The relation of the behavioral data of the sample of users of the gender tendency of each content of described internet site and this content of access.
Further, the computing formula of the relation of the behavioral data of the gender tendency of described internet site integral body and all sample of users is:
The computing formula of the relation of the gender tendency of each content of described internet site and the behavioral data of all sample of users is:
Wherein, P (g|w
j) represent that j content is for the probability of sex g; u
i(g) be Dirac function, represent whether i sample of users has the g sex; r
ijRepresent that i sample of users is to the access weight of j content.

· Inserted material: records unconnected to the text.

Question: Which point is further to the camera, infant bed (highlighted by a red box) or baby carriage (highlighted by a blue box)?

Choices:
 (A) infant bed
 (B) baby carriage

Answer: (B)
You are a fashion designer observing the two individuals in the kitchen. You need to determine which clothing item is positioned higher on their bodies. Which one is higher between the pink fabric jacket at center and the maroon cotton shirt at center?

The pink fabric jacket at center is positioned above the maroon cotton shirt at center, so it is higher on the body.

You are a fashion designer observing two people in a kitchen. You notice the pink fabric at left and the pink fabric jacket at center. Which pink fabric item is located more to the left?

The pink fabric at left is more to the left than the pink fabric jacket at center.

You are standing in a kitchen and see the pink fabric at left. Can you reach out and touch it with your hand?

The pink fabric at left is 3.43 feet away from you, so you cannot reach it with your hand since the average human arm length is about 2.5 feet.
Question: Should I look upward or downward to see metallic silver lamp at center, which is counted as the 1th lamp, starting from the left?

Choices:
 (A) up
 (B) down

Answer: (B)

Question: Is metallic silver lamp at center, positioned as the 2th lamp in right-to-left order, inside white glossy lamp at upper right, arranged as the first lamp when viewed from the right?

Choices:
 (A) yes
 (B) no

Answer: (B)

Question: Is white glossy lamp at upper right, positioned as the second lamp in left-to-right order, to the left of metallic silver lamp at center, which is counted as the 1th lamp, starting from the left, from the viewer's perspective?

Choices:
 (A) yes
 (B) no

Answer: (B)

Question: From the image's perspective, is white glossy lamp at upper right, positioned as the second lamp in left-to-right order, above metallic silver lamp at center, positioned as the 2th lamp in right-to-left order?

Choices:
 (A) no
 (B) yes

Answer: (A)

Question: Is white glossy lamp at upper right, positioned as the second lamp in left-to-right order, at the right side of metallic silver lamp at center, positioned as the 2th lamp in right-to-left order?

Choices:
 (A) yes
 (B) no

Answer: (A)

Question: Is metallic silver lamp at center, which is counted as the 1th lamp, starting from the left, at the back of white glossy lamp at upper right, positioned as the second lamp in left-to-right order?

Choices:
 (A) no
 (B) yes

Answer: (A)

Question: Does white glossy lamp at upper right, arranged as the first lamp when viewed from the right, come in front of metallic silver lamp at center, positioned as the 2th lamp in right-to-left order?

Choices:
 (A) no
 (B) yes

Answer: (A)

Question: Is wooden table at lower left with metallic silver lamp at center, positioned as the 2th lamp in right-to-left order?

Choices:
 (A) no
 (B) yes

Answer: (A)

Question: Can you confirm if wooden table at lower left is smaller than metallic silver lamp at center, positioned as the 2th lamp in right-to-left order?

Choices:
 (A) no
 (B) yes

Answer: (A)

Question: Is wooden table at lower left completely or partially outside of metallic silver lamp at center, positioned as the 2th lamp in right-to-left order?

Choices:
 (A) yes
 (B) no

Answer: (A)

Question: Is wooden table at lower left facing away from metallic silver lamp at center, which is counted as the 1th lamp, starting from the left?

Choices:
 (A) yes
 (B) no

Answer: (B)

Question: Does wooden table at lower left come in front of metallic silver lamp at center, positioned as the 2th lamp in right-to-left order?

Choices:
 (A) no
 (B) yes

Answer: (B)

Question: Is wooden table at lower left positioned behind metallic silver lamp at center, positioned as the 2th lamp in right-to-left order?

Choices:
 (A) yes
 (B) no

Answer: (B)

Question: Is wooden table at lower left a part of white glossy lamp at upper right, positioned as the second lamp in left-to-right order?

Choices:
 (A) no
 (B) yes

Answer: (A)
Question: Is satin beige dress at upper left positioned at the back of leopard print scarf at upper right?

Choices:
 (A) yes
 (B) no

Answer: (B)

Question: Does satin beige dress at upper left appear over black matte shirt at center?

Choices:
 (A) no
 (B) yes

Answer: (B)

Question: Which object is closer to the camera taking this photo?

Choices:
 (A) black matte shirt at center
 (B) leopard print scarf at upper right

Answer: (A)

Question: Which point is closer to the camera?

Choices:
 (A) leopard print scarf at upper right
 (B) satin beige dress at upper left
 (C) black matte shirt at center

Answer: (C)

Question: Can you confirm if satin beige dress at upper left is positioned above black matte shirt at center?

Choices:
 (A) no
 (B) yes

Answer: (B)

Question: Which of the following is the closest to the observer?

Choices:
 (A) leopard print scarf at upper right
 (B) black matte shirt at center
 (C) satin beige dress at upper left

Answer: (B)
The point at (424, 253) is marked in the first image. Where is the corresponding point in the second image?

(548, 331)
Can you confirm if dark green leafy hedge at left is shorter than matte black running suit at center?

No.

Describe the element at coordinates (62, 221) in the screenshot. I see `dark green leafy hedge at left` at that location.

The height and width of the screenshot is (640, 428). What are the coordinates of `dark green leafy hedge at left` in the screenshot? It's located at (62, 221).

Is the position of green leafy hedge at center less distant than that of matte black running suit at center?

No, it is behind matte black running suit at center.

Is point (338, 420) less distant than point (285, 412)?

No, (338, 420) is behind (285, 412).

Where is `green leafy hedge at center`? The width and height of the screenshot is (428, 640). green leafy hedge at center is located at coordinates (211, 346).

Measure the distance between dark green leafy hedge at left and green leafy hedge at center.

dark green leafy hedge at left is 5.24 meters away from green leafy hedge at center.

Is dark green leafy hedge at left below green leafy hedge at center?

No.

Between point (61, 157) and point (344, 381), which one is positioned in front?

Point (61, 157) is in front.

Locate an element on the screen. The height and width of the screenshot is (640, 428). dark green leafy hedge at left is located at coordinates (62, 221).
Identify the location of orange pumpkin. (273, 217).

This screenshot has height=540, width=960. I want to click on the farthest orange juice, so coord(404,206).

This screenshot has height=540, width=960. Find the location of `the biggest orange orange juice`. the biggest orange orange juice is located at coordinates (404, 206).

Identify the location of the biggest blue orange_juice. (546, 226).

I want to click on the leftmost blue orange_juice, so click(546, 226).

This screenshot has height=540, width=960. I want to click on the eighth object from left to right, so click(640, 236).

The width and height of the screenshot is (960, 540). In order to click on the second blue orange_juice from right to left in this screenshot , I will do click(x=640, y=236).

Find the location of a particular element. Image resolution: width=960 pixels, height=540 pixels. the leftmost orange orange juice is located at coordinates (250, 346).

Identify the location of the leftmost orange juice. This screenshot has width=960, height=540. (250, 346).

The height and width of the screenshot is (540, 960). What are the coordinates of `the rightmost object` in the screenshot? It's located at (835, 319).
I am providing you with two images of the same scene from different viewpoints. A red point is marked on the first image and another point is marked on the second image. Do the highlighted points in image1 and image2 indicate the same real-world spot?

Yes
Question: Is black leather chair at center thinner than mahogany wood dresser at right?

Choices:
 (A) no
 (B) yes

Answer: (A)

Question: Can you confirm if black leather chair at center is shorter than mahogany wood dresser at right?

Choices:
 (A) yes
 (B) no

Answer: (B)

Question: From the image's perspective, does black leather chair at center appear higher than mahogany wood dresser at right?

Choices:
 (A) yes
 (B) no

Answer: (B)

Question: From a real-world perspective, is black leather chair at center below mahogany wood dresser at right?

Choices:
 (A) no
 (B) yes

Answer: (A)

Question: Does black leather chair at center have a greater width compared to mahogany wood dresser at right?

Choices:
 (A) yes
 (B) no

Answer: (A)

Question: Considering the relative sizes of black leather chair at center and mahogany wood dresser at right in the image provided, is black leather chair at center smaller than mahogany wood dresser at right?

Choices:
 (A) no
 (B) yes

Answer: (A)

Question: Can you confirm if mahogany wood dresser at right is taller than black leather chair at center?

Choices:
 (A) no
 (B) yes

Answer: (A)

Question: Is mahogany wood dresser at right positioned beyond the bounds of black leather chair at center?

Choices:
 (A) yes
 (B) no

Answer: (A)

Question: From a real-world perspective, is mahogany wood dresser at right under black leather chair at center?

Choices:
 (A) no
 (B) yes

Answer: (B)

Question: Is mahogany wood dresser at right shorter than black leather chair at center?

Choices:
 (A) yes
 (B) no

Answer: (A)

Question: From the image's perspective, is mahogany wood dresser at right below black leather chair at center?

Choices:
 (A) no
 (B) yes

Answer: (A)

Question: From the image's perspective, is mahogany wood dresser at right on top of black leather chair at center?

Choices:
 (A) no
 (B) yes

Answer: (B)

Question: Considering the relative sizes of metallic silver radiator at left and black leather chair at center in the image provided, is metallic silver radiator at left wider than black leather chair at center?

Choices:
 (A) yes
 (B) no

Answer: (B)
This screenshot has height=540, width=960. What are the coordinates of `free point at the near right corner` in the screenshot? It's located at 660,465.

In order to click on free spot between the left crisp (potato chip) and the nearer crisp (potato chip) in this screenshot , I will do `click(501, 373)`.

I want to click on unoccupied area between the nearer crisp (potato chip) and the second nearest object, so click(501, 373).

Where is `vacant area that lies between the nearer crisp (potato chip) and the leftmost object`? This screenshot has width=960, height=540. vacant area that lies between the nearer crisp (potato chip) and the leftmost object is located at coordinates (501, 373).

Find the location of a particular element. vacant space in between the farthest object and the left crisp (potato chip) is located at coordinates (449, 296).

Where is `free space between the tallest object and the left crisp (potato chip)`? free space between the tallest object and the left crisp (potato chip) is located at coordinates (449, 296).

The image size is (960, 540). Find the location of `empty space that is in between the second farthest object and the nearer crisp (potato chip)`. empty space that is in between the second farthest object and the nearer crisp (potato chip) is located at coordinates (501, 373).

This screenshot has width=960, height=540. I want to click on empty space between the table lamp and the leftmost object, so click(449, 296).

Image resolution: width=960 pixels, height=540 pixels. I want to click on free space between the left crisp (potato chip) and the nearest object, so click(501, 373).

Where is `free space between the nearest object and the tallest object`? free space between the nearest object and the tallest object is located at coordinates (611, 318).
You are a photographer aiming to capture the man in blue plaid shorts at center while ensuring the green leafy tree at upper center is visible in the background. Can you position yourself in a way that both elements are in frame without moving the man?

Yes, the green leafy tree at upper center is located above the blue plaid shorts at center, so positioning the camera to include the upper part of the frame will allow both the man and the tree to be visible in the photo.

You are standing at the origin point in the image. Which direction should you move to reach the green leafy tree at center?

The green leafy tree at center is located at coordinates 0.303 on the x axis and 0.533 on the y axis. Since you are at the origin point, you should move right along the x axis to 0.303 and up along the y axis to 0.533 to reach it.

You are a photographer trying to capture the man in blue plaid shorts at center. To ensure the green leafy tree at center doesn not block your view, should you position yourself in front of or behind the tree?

Further, in described step 4, the computing formula that obtains all users' gender tendency according to the relation of described gender tendency and behavioral data and described all users' behavioral data is:
Wherein, g
0Represent the women, g
1Represent the male sex; J content is for the probability of sex g, r
ijRepresent user u to be checked
iTo the access weight of j content, odds (g, Xu
i) be user u to be checked
iGender's likelihood ratio, P (g
0) probability of women's tendency of expression described internet site integral body, P (g
1) probability of male sex's tendency of expression described internet site integral body.
Further, in described step 2, the relation of described gender tendency and behavioral data also comprises: adopt decision tree, logistic recurrence, neural network or support vector machine, process behavioral data and the known true sex of described sample of users, obtain the relation between described user's individual behavior and its gender tendency.
Further, in described step 4, obtain all users' gender tendency according to the relation between described user's individual behavior and its gender tendency and described all users' behavioral data, and deposit the database of described internet site in.
Further, in described step 5, inquire about the database of described internet site, when exporting user's to be checked gender tendency, if the database of described internet site has described user's to be checked gender tendency, export described user's gender tendency; If the database of described internet site is without described user's to be checked gender tendency, grasp the current content of the described internet site of described user's current accessed to be checked, inquire about the gender tendency of described current content according to the current content of crawl in the database of described internet site, the gender tendency of the described current content of output is as described user's to be checked gender tendency; If the database of described internet site without the gender tendency of described content to be checked, is exported the gender tendency of internet site's integral body as described user's to be checked gender tendency.
Accordingly, the present invention also provides a kind of directed application system based on user's Sex Discrimination result, comprising:
The sample of users data collection module is used for collecting and to arrange the behavioral data of sample of users of the known true sex of an internet site;
Concerning of behavioral data and gender tendency is used for obtaining the relation of gender tendency and behavioral data according to behavioral data and the known true sex of described sample of users, and deposits the database of described internet site in the unit;
The total user data collector unit is for all users' that collect and arrange described internet site behavioral data;
Gender tendency's computing unit is used for obtaining all users' gender tendency according to the relation of described gender tendency and behavioral data and described all users' behavioral data, and deposits the database of described internet site in;
Gender tendency's output unit, for the database of inquiring about described internet site, output user's to be checked gender tendency;
Directed applying unit is used for the gender tendency according to described gender tendency's output unit output, provides information based on the gender tendency of described output to described user to be checked.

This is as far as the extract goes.